Dataset entries

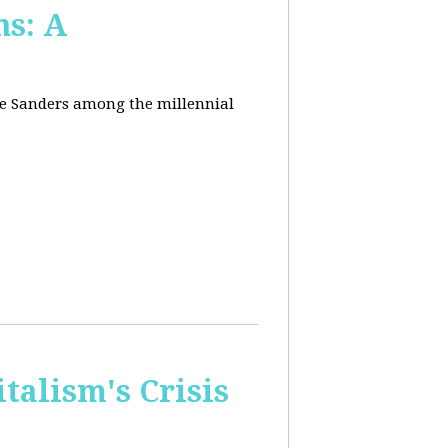
ns: A
nie Sanders among the millennial
talism's Crisis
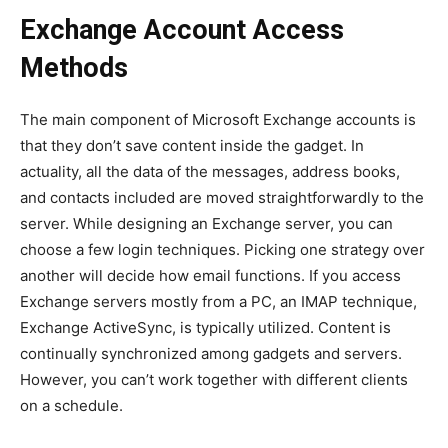
Exchange Account Access
Methods
The main component of Microsoft Exchange accounts is
that they don’t save content inside the gadget. In
actuality, all the data of the messages, address books,
and contacts included are moved straightforwardly to the
server. While designing an Exchange server, you can
choose a few login techniques. Picking one strategy over
another will decide how email functions. If you access
Exchange servers mostly from a PC, an IMAP technique,
Exchange ActiveSync, is typically utilized. Content is
continually synchronized among gadgets and servers.
However, you can’t work together with different clients
on a schedule.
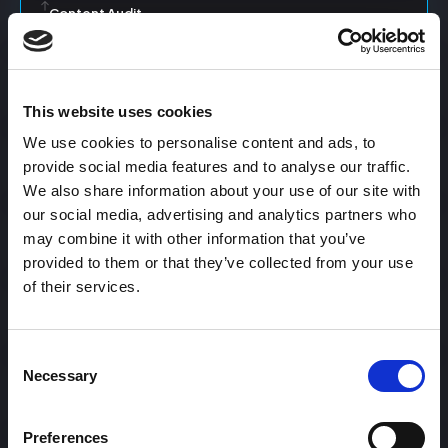
Content Audit
Content Calendar
This website uses cookies
We use cookies to personalise content and ads, to
Content Creation
provide social media features and to analyse our traffic.
We also share information about your use of our site with
our social media, advertising and analytics partners who
may combine it with other information that you’ve
Content Curation
provided to them or that they’ve collected from your use
of their services.
Content Discovery
Consent
Necessary
Selection
Content Distribution
Preferences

_AIM OF THE EXERCISE_:
Could you retype all the entries exactly, skipping the pictures?

_ANSWER_:
ns: A
nie Sanders among the millennial
talism's Crisis
Exchange Account Access
Methods
The main component of Microsoft Exchange accounts is
that they don’t save content inside the gadget. In
actuality, all the data of the messages, address books,
and contacts included are moved straightforwardly to the
server. While designing an Exchange server, you can
choose a few login techniques. Picking one strategy over
another will decide how email functions. If you access
Exchange servers mostly from a PC, an IMAP technique,
Exchange ActiveSync, is typically utilized. Content is
continually synchronized among gadgets and servers.
However, you can’t work together with different clients
on a schedule.
Content Audit
Content Calendar
This website uses cookies
We use cookies to personalise content and ads, to
Content Creation
provide social media features and to analyse our traffic.
We also share information about your use of our site with
our social media, advertising and analytics partners who
may combine it with other information that you’ve
Content Curation
provided to them or that they’ve collected from your use
of their services.
Content Discovery
Consent
Necessary
Selection
Content Distribution
Preferences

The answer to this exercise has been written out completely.